Sex is no stranger to the world of cinema.
Take your average blockbuster and you’ll find many feature a Hollywood heartthrob or starlet undressed and acting out scenes of passion under the covers.
But away from the A-list and the red carpet there is a whole industry dedicated to far more gratuitous and graphic displays.
In the 21st century pornography is freely available on the internet with politicians discussing ways to keep its potentially harmful content away from impressionable children.
Yet despite the glut of smut accessible online for free at the touch of a button from the privacy of one’s own home there are still cinemas showing sex movies to audiences prepared to pay £8 or £9 a time to watch others having sex on camera. And some of them are right here in the West Midlands.
Film-goers even go online to discuss which is the best venue to visit.
They are not hard to spot though, at one such cinema in Bilston the words ‘Foxy Dance Bar, Adult Shop, Adult Cinema’ are painted in towering black letters.
Outside, a council notice is pinned on the door offering proof of the business’ licence, affirming that everything is above board and legal. Another sign welcomes visitors into the cinema, explaining that the dance bar will open soon.
Once you venture inside heavy curtains block sunlight, and prying eyes, from penetrating the building. A tiny television set at the reception area is showing an adult film in full swing.
The man behind the counter says it costs £9 to go in. It is only 3pm on a Thursday, but once you’ve stumped up the entrance fee you can stay until doors close at 9.30pm.
There are two screens, and you can flit between them as you please. A sign at the venue says there are no sex acts allowed inside.

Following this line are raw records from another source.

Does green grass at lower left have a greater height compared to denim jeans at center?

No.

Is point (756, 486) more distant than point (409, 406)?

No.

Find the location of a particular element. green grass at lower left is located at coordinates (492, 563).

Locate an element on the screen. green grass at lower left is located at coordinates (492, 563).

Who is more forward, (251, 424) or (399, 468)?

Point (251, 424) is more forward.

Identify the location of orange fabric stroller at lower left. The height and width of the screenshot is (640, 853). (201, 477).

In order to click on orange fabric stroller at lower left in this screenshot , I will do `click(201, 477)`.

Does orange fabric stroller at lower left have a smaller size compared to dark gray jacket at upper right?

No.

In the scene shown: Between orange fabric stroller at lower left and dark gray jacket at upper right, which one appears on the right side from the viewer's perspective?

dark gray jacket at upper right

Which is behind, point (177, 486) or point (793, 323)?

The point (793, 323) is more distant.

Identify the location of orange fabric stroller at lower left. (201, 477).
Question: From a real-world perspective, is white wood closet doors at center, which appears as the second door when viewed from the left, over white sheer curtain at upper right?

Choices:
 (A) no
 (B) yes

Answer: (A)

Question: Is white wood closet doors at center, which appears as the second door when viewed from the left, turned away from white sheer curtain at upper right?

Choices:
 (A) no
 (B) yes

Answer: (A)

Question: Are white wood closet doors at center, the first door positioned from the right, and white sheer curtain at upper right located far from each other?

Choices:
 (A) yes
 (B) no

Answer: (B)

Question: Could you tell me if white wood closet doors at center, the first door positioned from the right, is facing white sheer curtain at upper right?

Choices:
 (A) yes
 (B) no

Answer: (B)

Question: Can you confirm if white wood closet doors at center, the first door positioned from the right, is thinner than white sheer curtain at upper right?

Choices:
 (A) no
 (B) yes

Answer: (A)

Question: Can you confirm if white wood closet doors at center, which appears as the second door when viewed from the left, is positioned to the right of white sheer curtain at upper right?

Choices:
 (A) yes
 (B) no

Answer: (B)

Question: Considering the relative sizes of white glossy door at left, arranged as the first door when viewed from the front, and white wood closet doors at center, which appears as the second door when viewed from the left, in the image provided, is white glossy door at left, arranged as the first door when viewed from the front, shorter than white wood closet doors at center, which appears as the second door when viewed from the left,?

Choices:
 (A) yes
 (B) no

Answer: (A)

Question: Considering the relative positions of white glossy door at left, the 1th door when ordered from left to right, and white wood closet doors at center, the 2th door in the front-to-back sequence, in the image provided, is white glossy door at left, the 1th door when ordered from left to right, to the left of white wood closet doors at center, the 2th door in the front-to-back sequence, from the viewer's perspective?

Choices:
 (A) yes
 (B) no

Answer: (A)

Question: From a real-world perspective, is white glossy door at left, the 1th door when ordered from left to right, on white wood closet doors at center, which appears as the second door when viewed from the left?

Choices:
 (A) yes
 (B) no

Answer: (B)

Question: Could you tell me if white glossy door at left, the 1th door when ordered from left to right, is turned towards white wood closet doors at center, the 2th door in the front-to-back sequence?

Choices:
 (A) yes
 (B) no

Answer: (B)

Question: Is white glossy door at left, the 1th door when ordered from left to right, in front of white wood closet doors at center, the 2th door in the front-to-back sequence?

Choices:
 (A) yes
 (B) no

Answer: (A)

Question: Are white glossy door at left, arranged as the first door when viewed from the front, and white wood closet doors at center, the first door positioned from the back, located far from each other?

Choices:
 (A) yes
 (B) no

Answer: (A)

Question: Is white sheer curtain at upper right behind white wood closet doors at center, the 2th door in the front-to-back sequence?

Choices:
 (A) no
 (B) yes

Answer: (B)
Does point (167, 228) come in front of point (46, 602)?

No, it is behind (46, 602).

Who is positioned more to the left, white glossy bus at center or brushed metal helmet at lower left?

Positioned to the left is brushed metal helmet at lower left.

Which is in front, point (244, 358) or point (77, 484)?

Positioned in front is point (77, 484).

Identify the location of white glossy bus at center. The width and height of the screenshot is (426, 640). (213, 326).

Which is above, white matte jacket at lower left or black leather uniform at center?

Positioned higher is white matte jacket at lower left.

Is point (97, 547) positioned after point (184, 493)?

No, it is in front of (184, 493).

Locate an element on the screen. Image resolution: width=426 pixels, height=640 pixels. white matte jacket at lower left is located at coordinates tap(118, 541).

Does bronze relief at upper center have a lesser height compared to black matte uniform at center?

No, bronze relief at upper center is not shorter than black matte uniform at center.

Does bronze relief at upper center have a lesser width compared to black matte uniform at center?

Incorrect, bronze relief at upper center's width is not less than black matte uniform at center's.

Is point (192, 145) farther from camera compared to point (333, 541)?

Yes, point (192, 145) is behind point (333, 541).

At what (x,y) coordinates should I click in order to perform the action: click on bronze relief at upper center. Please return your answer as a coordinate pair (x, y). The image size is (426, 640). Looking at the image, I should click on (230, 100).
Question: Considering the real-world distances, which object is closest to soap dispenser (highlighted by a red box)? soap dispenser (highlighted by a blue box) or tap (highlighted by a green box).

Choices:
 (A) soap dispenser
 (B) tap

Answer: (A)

The man at the door explained: “We’ve got to put them up by law.” Yet go online and you’ll find tales of all kinds of activities that people claim to have indulged in while there over the years. The last was in 2011 and when we spoke to the owner he insisted no sex acts take place on site.
Councillor Bishan Dass, chair of Wolverhampton City Council’s licensing committee, said the council had not received any complaints about the cinema, adding that were it to receive any, it would have the authority to revoke or suspend the businesses’ licence following an investigation.
He said he had previously told the manager that the council ‘would not be interested in anything that would bring a bad name to the city’.
He added: “He promised that, no, he was running his business quite within the law and within the licensing conditions. Since then I have heard nothing about Foxy Lady and unless somebody complains or we find something wrong there’s nothing for us to do.
“We haven’t heard any complaints from the locality – mind you it’s all industrial; I don’t think there are any residential properties.
“We know that it’s very popular with punters coming from outside the city,” he added.
Colin Parr, the council’s licensing manager, added that there was a strict framework of regulations governing sex establishments in Wolverhampton.
He said: “The framework does give the public the opportunity to have a say on whether these venues are licensed or unlicensed and we receive very, very few complaints about the operations.”
He added: “These are legitimate businesses used by consenting adults.
“What the licensing framework does is set up the mechanisms that take place in a way that protects the public and protects residents.”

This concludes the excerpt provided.